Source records
———

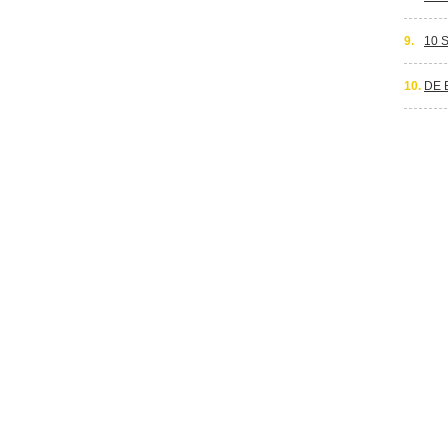
9.
10 
10.
DE 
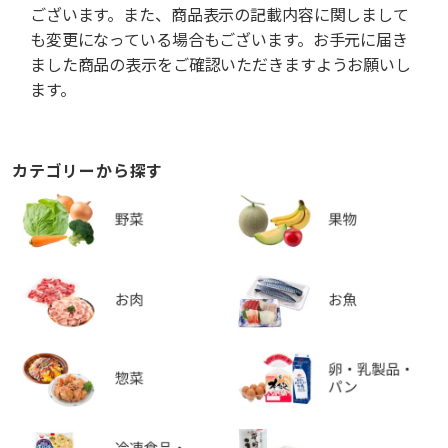
ございます。また、商品表示の記載内容に関しまして
も変更になっている場合もございます。お手元に届き
ました商品の表示をご確認いただきますようお願いし
ます。
カテゴリーから探す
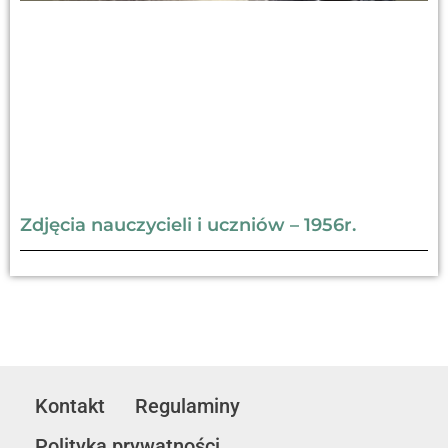
Zdjęcia nauczycieli i uczniów – 1956r.
Kontakt
Regulaminy
Polityka prywatności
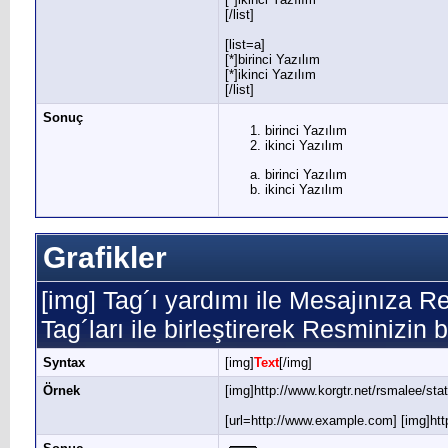
[/list]
[list=a]
[*]birinci Yazılım
[*]ikinci Yazılım
[/list]
Sonuç
birinci Yazılım
ikinci Yazılım
birinci Yazılım
ikinci Yazılım
Grafikler
[img] Tag´ı yardımı ile Mesajınıza R
Tag´ları ile birleştirerek Resminizin 
Syntax
[img]
Text
[/img]
Örnek
[img]http://www.korgtr.net/rsmalee/sta
[url=http://www.example.com] [img]http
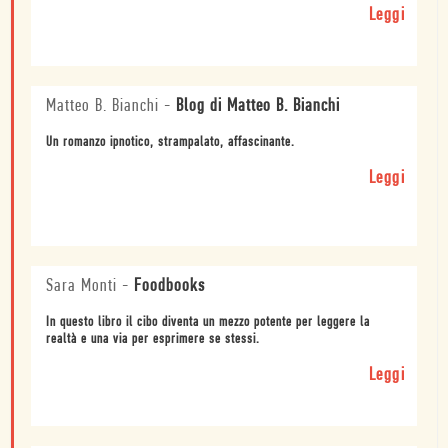
Leggi
Matteo B. Bianchi
-
Blog di Matteo B. Bianchi
Un romanzo ipnotico, strampalato, affascinante.
Leggi
Sara Monti
-
Foodbooks
In questo libro il cibo diventa un mezzo potente per leggere la
realtà e una via per esprimere se stessi.
Leggi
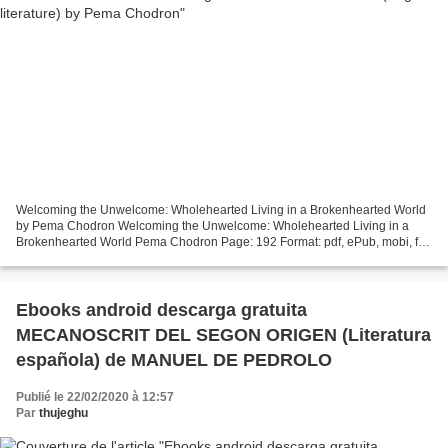
Welcoming the Unwelcome: Wholehearted Living in a Brokenhearted World
by Pema Chodron Welcoming the Unwelcome: Wholehearted Living in a
Brokenhearted World Pema Chodron Page: 192 Format: pdf, ePub, mobi, fb2
ISBN: 9781611805659 Publisher: Shambhala Download...
Ebooks android descarga gratuita
MECANOSCRIT DEL SEGON ORIGEN (Literatura
española) de MANUEL DE PEDROLO
Publié le 22/02/2020 à 12:57
Par
thujeghu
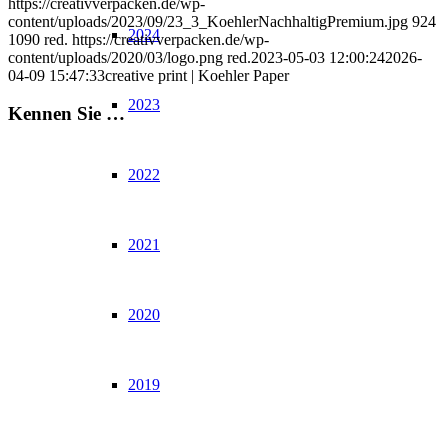
https://creativverpacken.de/wp-
content/uploads/2023/09/23_3_KoehlerNachhaltigPremium.jpg
924
2024
1090
red.
https://creativverpacken.de/wp-
content/uploads/2020/03/logo.png
red.
2023-05-03 12:00:24
2026-
04-09 15:47:33
creative print | Koehler Paper
2023
Kennen Sie …
2022
2021
2020
2019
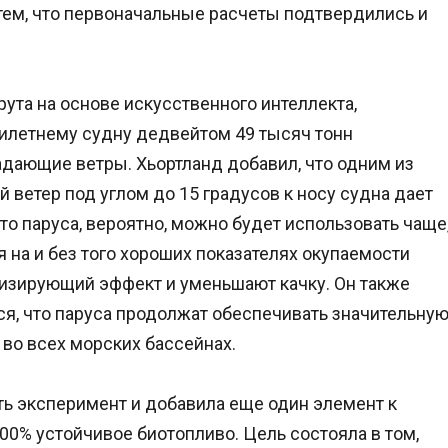
ем, что первоначальные расчеты подтвердились и
та на основе искусственного интеллекта,
илетнему судну дедвейтом 49 тысяч тонн
дающие ветры. Хьортланд добавил, что одним из
 ветер под углом до 15 градусов к носу судна дает
что паруса, вероятно, можно будет использовать чаще
 на и без того хороших показателях окупаемости
лизирующий эффект и уменьшают качку. Он также
ся, что паруса продолжат обеспечивать значительну
 во всех морских бассейнах.
ть эксперимент и добавила еще один элемент к
00% устойчивое биотопливо. Цель состояла в том,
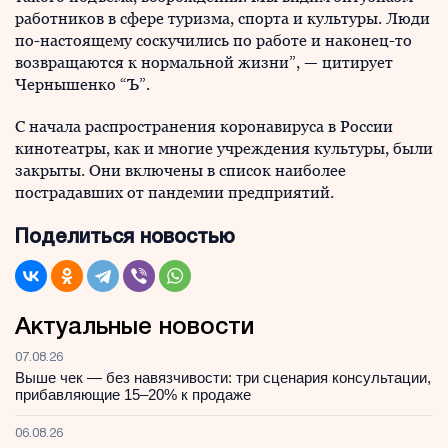
работников в сфере туризма, спорта и культуры. Люди
по-настоящему соскучились по работе и наконец-то
возвращаются к нормальной жизни”, — цитирует
Чернышенко “Ъ”.
С начала распространения коронавируса в России
кинотеатры, как и многие учреждения культуры, были
закрыты. Они включены в список наиболее
пострадавших от пандемии предприятий.
Поделиться новостью
Актуальные новости
07.08.26
Выше чек — без навязчивости: три сценария консультации,
прибавляющие 15–20% к продаже
06.08.26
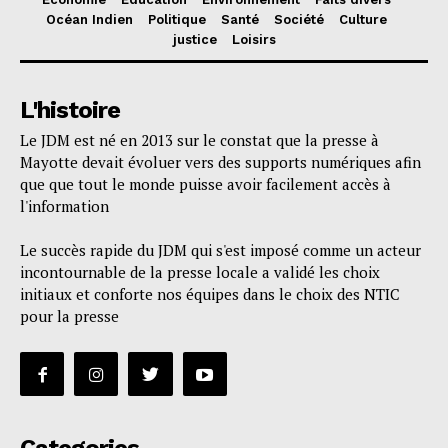
Océan Indien
Politique
Santé
Société
Culture
justice
Loisirs
L'histoire
Le JDM est né en 2013 sur le constat que la presse à
Mayotte devait évoluer vers des supports numériques afin
que que tout le monde puisse avoir facilement accès à
l'information
Le succès rapide du JDM qui s'est imposé comme un acteur
incontournable de la presse locale a validé les choix
initiaux et conforte nos équipes dans le choix des NTIC
pour la presse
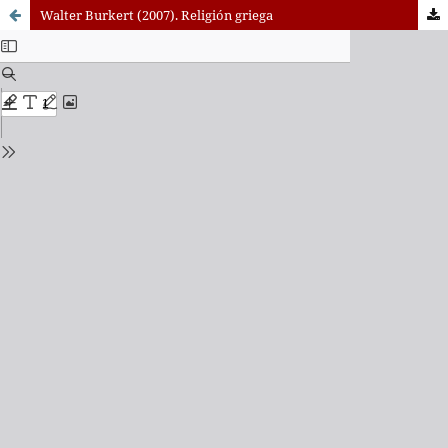
Walter Burkert (2007). Religión griega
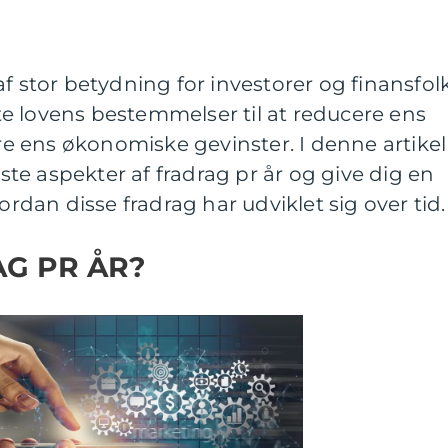
f stor betydning for investorer og finansfolk
e lovens bestemmelser til at reducere ens
 ens økonomiske gevinster. I denne artikel
gste aspekter af fradrag pr år og give dig en
vordan disse fradrag har udviklet sig over tid.
G PR ÅR?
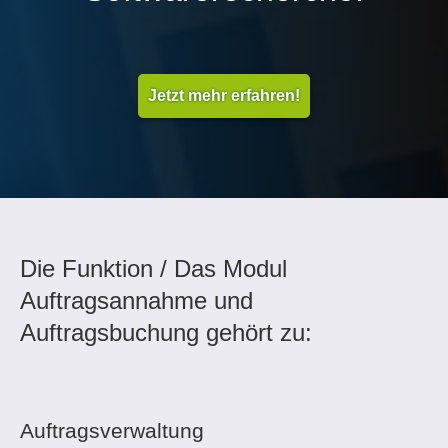
Jetzt mehr erfahren!
Die Funktion / Das Modul
Auftragsannahme und
Auftragsbuchung gehört zu:
Auftragsverwaltung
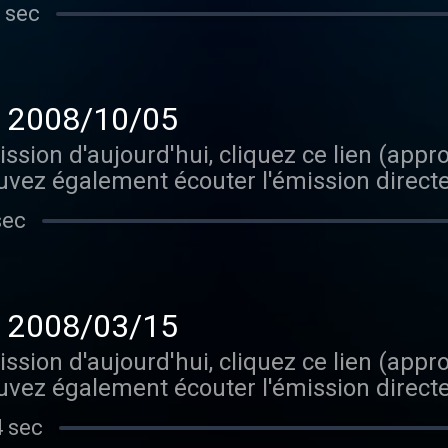
 sec
 - 2008/10/05
ission d'aujourd'hui, cliquez ce lien (ap
uvez également écouter l'émission direct
eur intégré. Est-ce que ça pourrait être plu
sec
 - 2008/03/15
ission d'aujourd'hui, cliquez ce lien (ap
uvez également écouter l'émission direct
eur intégré. Est-ce que ça pourrait être plu
4 sec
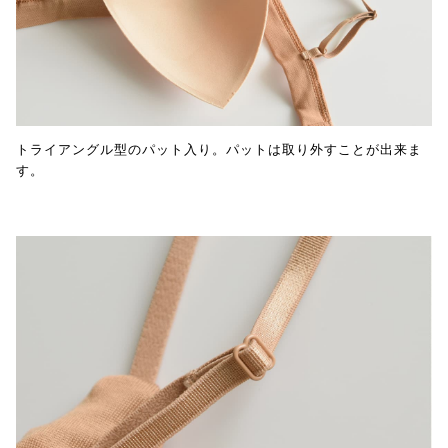
トライアングル型のパット入り。パットは取り外すことが出来ま
す。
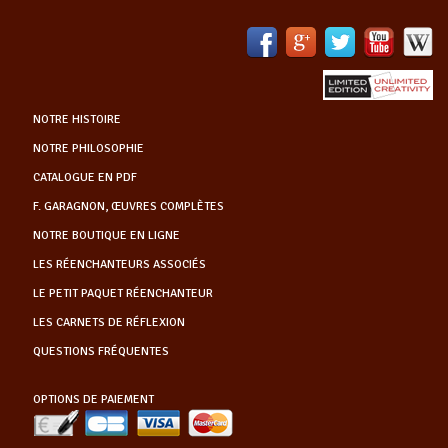
NOTRE HISTOIRE
NOTRE PHILOSOPHIE
CATALOGUE EN PDF
F. GARAGNON, ŒUVRES COMPLÈTES
NOTRE BOUTIQUE EN LIGNE
LES RÉENCHANTEURS ASSOCIÉS
LE PETIT PAQUET RÉENCHANTEUR
LES CARNETS DE RÉFLEXION
QUESTIONS FRÉQUENTES
OPTIONS DE PAIEMENT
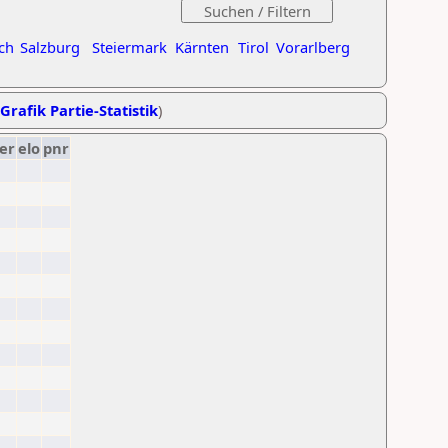
ch
Salzburg
Steiermark
Kärnten
Tirol
Vorarlberg
Grafik Partie-Statistik
)
er
elo
pnr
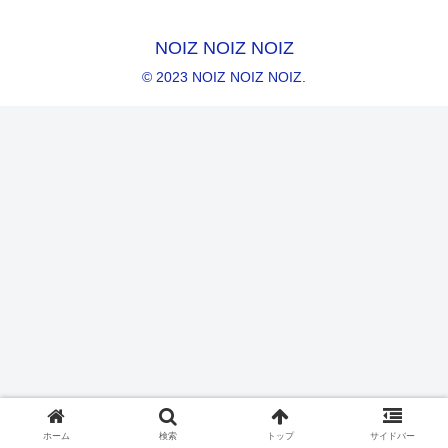
NOIZ NOIZ NOIZ
© 2023 NOIZ NOIZ NOIZ.
ホーム
検索
トップ
サイドバー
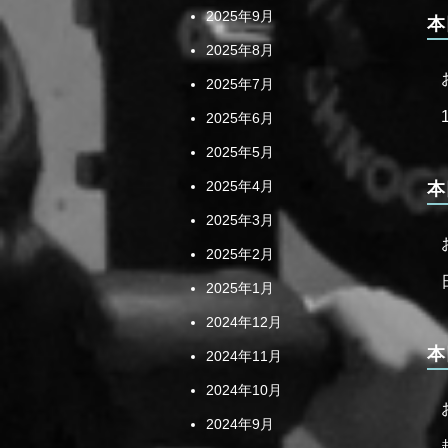
2025年9月
本
2025年8月
2025年7月
2025年6月
2025年5月
2025年4月
本
2025年3月
2025年2月
2025年1月
2024年12月
本
2024年11月
2024年10月
2024年9月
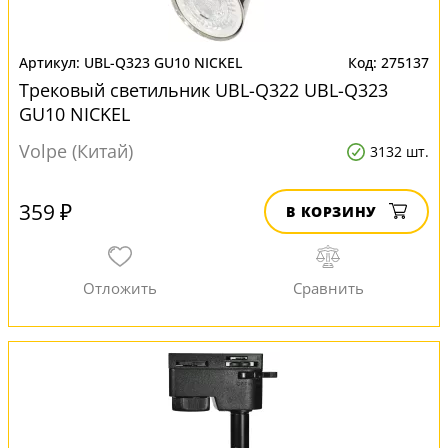
UBL-Q323 GU10 NICKEL
275137
Трековый светильник UBL-Q322 UBL-Q323
GU10 NICKEL
Volpe (Китай)
3132 шт.
359 ₽
В КОРЗИНУ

———

# THE PROBLEM:
The records above should be reproduced exactly, with no pictures included.

# RESPONSE AREA:
9.
10 
10.
DE 
ございます。また、商品表示の記載内容に関しまして
も変更になっている場合もございます。お手元に届き
ました商品の表示をご確認いただきますようお願いし
ます。
カテゴリーから探す
Zdjęcia nauczycieli i uczniów – 1956r.
Kontakt
Regulaminy
Polityka prywatności
[/list]
[list=a]
[*]birinci Yazılım
[*]ikinci Yazılım
[/list]
Sonuç
birinci Yazılım
ikinci Yazılım
birinci Yazılım
ikinci Yazılım
Grafikler
[img] Tag´ı yardımı ile Mesajınıza R
Tag´ları ile birleştirerek Resminizin 
Syntax
[img]
Text
[/img]
Örnek
[img]http://www.korgtr.net/rsmalee/sta
[url=http://www.example.com] [img]http
Leggi
Matteo B. Bianchi
-
Blog di Matteo B. Bianchi
Un romanzo ipnotico, strampalato, affascinante.
Leggi
Sara Monti
-
Foodbooks
In questo libro il cibo diventa un mezzo potente per leggere la
realtà e una via per esprimere se stessi.
Leggi
Welcoming the Unwelcome: Wholehearted Living in a Brokenhearted World
by Pema Chodron Welcoming the Unwelcome: Wholehearted Living in a
Brokenhearted World Pema Chodron Page: 192 Format: pdf, ePub, mobi, fb2
ISBN: 9781611805659 Publisher: Shambhala Download...
Ebooks android descarga gratuita
MECANOSCRIT DEL SEGON ORIGEN (Literatura
española) de MANUEL DE PEDROLO
Publié le 22/02/2020 à 12:57
Par
thujeghu
https://creativverpacken.de/wp-
content/uploads/2023/09/23_3_KoehlerNachhaltigPremium.jpg
924
2024
1090
red.
https://creativverpacken.de/wp-
content/uploads/2020/03/logo.png
red.
2023-05-03 12:00:24
2026-
04-09 15:47:33
creative print | Koehler Paper
2023
Kennen Sie …
2022
2021
2020
2019
ем, что первоначальные расчеты подтвердились и
та на основе искусственного интеллекта,
илетнему судну дедвейтом 49 тысяч тонн
дающие ветры. Хьортланд добавил, что одним из
 ветер под углом до 15 градусов к носу судна дает
что паруса, вероятно, можно будет использовать чаще
 на и без того хороших показателях окупаемости
лизирующий эффект и уменьшают качку. Он также
ся, что паруса продолжат обеспечивать значительну
 во всех морских бассейнах.
ть эксперимент и добавила еще один элемент к
00% устойчивое биотопливо. Цель состояла в том,
работников в сфере туризма, спорта и культуры. Люди
по-настоящему соскучились по работе и наконец-то
возвращаются к нормальной жизни”, — цитирует
Чернышенко “Ъ”.
С начала распространения коронавируса в России
кинотеатры, как и многие учреждения культуры, были
закрыты. Они включены в список наиболее
пострадавших от пандемии предприятий.
Поделиться новостью
Актуальные новости
07.08.26
Выше чек — без навязчивости: три сценария консультации,
прибавляющие 15–20% к продаже
06.08.26
Océan Indien
Politique
Santé
Société
Culture
justice
Loisirs
L'histoire
Le JDM est né en 2013 sur le constat que la presse à
Mayotte devait évoluer vers des supports numériques afin
que que tout le monde puisse avoir facilement accès à
l'information
Le succès rapide du JDM qui s'est imposé comme un acteur
incontournable de la presse locale a validé les choix
initiaux et conforte nos équipes dans le choix des NTIC
pour la presse
Walter Burkert (2007). Religión griega
f stor betydning for investorer og finansfolk
e lovens bestemmelser til at reducere ens
 ens økonomiske gevinster. I denne artikel
gste aspekter af fradrag pr år og give dig en
vordan disse fradrag har udviklet sig over tid.
G PR ÅR?
Jetzt mehr erfahren!
Die Funktion / Das Modul
Auftragsannahme und
Auftragsbuchung gehört zu:
Auftragsverwaltung
 sec
 - 2008/10/05
ission d'aujourd'hui, cliquez ce lien (ap
uvez également écouter l'émission direct
eur intégré. Est-ce que ça pourrait être plu
sec
 - 2008/03/15
ission d'aujourd'hui, cliquez ce lien (ap
uvez également écouter l'émission direct
eur intégré. Est-ce que ça pourrait être plu
4 sec
トライアングル型のパット入り。パットは取り外すことが出来ま
す。
NOTRE HISTOIRE
NOTRE PHILOSOPHIE
CATALOGUE EN PDF
F. GARAGNON, ŒUVRES COMPLÈTES
NOTRE BOUTIQUE EN LIGNE
LES RÉENCHANTEURS ASSOCIÉS
LE PETIT PAQUET RÉENCHANTEUR
LES CARNETS DE RÉFLEXION
QUESTIONS FRÉQUENTES
OPTIONS DE PAIEMENT
ch
Salzburg
Steiermark
Kärnten
Tirol
Vorarlberg
Grafik Partie-Statistik
)
er
elo
pnr
NOIZ NOIZ NOIZ
© 2023 NOIZ NOIZ NOIZ.
ホーム
検索
トップ
サイドバー
2025年9月
本
2025年8月
2025年7月
2025年6月
2025年5月
2025年4月
本
2025年3月
2025年2月
2025年1月
2024年12月
本
2024年11月
2024年10月
2024年9月
UBL-Q323 GU10 NICKEL
275137
Трековый светильник UBL-Q322 UBL-Q323
GU10 NICKEL
Volpe (Китай)
3132 шт.
359 ₽
В КОРЗИНУ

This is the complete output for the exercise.